The paper tackled the challenge of optimizing or sampling complex cost functions in combinatorial optimization by using deep reinforcement learning to train nonlocal transition policies for Nonequilibrium Nonlocal Monte Carlo algorithms, resulting in improved performance over standard methods on hard 4-SAT benchmarks in terms of residual energy, time-to-solution, and solution diversity.
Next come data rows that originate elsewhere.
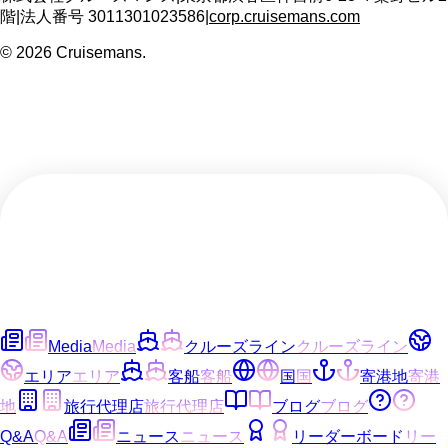
階
|
法人番号
3011301023586
|
corp.cruisemans.com
©
2026
Cruisemans.
Media
Media
クルーズライン
クルーズライン
エリア
エリア
客船
客船
国
国
寄港地
寄港
地
旅行代理店
旅行代理店
ブログ
ブログ
Q&A
Q&A
ニュース
ニュース
リーダーボード
リー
Optimizing or sampling complex cost functions of combinatorial optimization problems is a longstanding challenge across disciplines and applications. When employing family of conventional algorithms based on Markov Chain Monte Carlo (MCMC) such as simulated annealing or parallel tempering, one assumes homogeneous (equilibrium) temperature profiles across input. This instance independent approach was shown to be ineffective for the hardest benchmarks near a computational phase transition when the so-called overlap-gap-property holds. In these regimes conventional MCMC struggles to unfreeze rigid variables, escape suboptimal basins of attraction, and sample high-quality and diverse solutions. In order to mitigate these challenges, Nonequilibrium Nonlocal Monte Carlo (NMC) algorithms were proposed that leverage inhomogeneous temperature profiles thereby accelerating exploration of the configuration space without compromising its exploitation. Here, we employ deep reinforcement learning (RL) to train the nonlocal transition policies of NMC which were previously designed phenomenologically. We demonstrate that the resulting solver can be trained solely by observing energy changes of the configuration space exploration as RL rewards and the local minimum energy landscape geometry as RL states. We further show that the trained policies improve upon the standard MCMC-based and nonlocal simulated annealing on hard uniform random and scale-free random 4-SAT benchmarks in terms of residual energy, time-to-solution, and diversity of solutions metrics.